Problem:
Write out, word for word and with no pictures, each line below from the one containing "vel lacus primis. ollicitudin neque gravida" through the one containing "Kamis, 6 Agustus 2026 - 17:00 WIB", both included, and no other line.

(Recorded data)
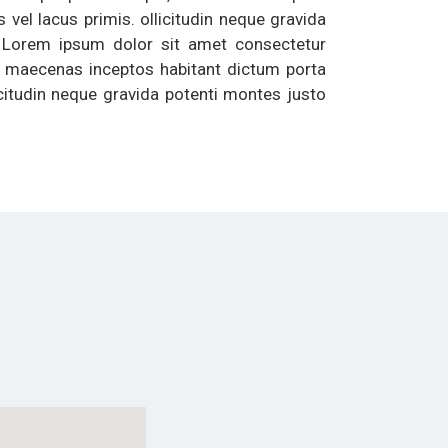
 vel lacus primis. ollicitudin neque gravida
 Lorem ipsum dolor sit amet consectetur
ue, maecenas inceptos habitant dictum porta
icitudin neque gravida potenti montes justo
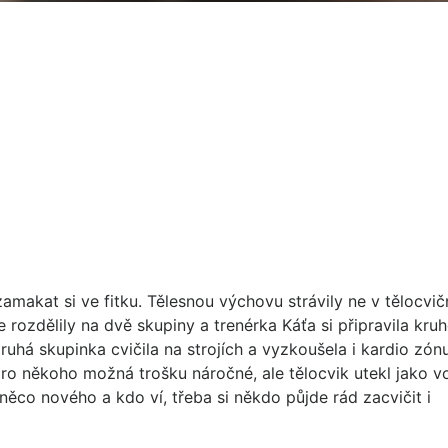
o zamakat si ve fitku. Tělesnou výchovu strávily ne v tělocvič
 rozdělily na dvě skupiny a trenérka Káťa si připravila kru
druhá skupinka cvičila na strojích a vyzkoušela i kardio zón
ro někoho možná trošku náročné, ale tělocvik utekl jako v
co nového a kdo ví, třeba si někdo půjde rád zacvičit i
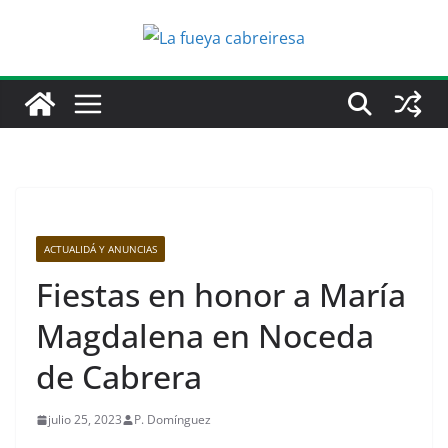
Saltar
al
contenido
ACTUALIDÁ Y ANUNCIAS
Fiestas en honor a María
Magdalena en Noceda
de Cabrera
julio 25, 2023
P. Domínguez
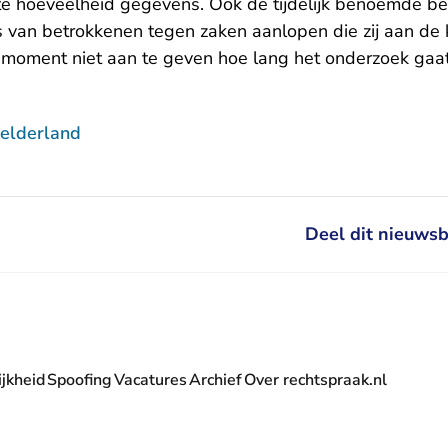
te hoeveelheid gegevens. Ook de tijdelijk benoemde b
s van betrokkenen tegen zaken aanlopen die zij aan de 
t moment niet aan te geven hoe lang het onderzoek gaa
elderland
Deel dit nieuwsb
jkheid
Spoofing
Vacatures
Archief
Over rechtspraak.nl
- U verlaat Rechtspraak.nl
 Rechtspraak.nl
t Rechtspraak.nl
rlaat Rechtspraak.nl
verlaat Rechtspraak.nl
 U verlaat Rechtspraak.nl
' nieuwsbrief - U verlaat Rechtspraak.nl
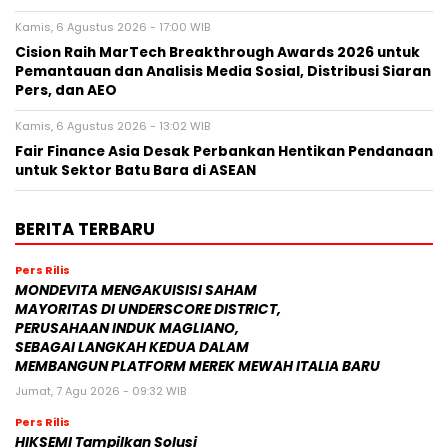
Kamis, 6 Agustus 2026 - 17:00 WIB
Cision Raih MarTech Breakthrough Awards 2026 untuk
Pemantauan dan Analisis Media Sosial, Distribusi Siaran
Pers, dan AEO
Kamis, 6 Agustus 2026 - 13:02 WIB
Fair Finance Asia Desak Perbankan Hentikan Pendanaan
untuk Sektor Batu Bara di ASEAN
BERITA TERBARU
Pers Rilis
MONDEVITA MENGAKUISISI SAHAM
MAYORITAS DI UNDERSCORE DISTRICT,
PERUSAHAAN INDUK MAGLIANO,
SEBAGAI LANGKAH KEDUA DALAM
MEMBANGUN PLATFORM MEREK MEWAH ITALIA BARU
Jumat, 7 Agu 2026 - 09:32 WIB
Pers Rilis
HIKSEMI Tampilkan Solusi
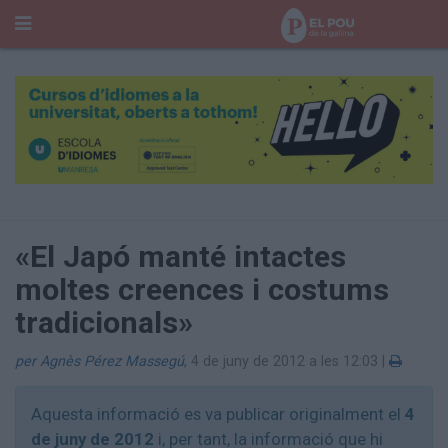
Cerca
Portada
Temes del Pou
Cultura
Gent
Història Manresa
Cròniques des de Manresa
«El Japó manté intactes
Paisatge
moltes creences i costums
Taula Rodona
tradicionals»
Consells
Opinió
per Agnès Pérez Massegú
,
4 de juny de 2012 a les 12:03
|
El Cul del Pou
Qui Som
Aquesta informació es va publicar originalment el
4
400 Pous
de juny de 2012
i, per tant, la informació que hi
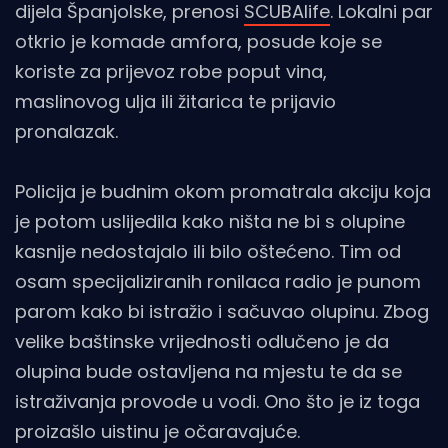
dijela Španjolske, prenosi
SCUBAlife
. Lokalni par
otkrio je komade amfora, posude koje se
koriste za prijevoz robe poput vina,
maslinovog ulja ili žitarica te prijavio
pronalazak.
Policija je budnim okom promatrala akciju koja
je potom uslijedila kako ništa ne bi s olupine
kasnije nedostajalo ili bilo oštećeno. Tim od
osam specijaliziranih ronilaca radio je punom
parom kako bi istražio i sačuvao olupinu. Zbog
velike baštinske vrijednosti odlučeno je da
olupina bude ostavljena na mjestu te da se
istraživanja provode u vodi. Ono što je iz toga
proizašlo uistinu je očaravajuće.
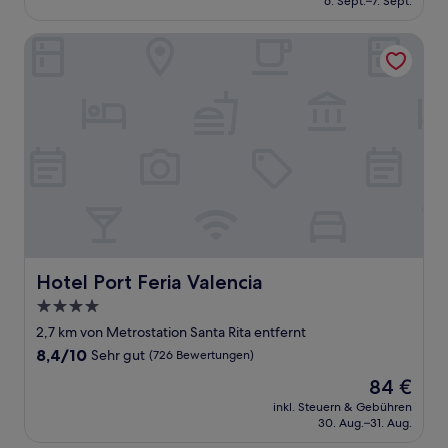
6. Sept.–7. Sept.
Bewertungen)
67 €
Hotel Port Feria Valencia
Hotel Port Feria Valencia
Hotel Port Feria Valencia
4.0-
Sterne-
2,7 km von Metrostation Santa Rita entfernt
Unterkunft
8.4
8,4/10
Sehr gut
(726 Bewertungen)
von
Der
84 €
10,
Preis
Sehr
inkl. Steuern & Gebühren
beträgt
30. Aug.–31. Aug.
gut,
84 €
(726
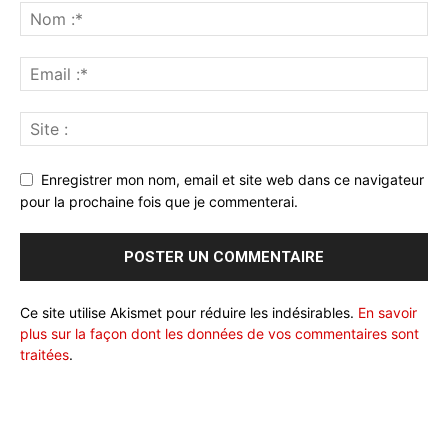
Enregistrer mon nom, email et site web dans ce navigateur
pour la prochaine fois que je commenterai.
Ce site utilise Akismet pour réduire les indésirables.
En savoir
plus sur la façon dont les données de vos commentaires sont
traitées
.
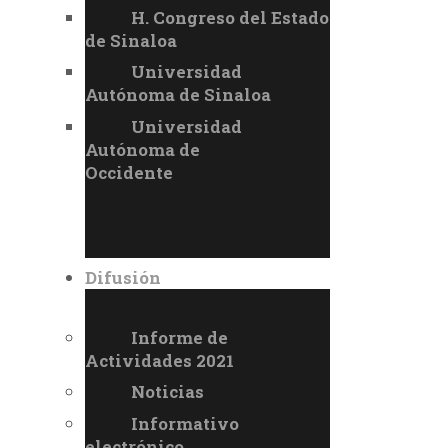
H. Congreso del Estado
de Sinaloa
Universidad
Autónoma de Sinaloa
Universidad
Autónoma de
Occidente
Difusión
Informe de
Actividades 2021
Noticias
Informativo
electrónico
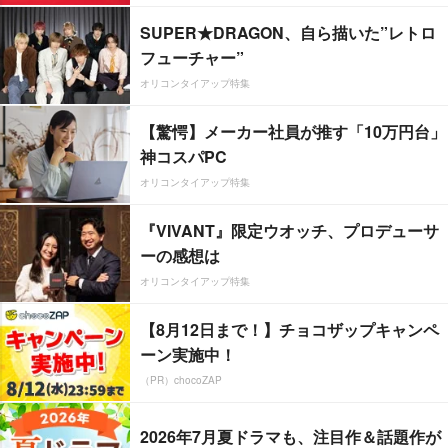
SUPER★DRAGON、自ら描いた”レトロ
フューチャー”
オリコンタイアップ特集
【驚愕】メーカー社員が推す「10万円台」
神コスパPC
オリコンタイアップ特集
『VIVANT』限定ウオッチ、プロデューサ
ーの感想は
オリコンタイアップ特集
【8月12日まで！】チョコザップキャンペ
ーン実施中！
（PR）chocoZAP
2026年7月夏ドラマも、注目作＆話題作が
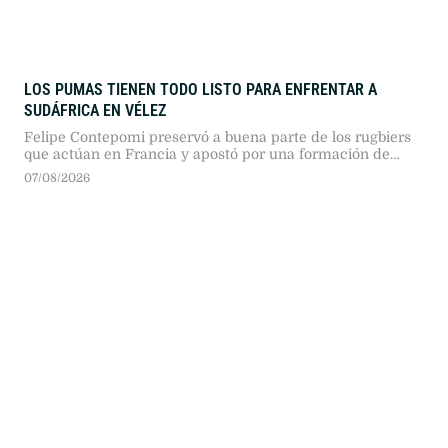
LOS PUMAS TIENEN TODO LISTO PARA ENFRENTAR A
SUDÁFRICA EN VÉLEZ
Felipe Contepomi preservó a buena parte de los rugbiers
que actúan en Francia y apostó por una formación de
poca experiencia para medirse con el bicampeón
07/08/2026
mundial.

---

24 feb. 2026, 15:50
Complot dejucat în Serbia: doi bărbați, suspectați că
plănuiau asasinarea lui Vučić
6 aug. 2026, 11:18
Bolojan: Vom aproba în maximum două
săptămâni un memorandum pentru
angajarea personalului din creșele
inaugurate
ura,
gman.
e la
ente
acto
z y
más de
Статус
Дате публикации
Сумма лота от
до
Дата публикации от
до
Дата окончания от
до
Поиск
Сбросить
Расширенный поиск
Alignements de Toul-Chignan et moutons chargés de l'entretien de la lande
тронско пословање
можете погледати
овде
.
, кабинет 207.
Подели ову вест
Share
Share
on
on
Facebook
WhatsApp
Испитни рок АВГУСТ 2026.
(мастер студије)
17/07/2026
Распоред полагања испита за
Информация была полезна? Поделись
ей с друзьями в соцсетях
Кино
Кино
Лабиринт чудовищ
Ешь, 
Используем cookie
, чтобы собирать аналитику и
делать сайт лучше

Exercise response:
 vel lacus primis. ollicitudin neque gravida
 Lorem ipsum dolor sit amet consectetur
ue, maecenas inceptos habitant dictum porta
icitudin neque gravida potenti montes justo
o zamakat si ve fitku. Tělesnou výchovu strávily ne v tělocvič
 rozdělily na dvě skupiny a trenérka Káťa si připravila kru
druhá skupinka cvičila na strojích a vyzkoušela i kardio zón
ro někoho možná trošku náročné, ale tělocvik utekl jako v
co nového a kdo ví, třeba si někdo půjde rád zacvičit i
Saltar
al
contenido
ACTUALIDÁ Y ANUNCIAS
Fiestas en honor a María
Magdalena en Noceda
de Cabrera
julio 25, 2023
P. Domínguez
te hoeveelheid gegevens. Ook de tijdelijk benoemde b
s van betrokkenen tegen zaken aanlopen die zij aan de 
t moment niet aan te geven hoe lang het onderzoek gaa
elderland
Deel dit nieuwsb
jkheid
Spoofing
Vacatures
Archief
Over rechtspraak.nl
- U verlaat Rechtspraak.nl
 Rechtspraak.nl
t Rechtspraak.nl
rlaat Rechtspraak.nl
verlaat Rechtspraak.nl
 U verlaat Rechtspraak.nl
' nieuwsbrief - U verlaat Rechtspraak.nl
Kamis, 6 Agustus 2026 - 17:00 WIB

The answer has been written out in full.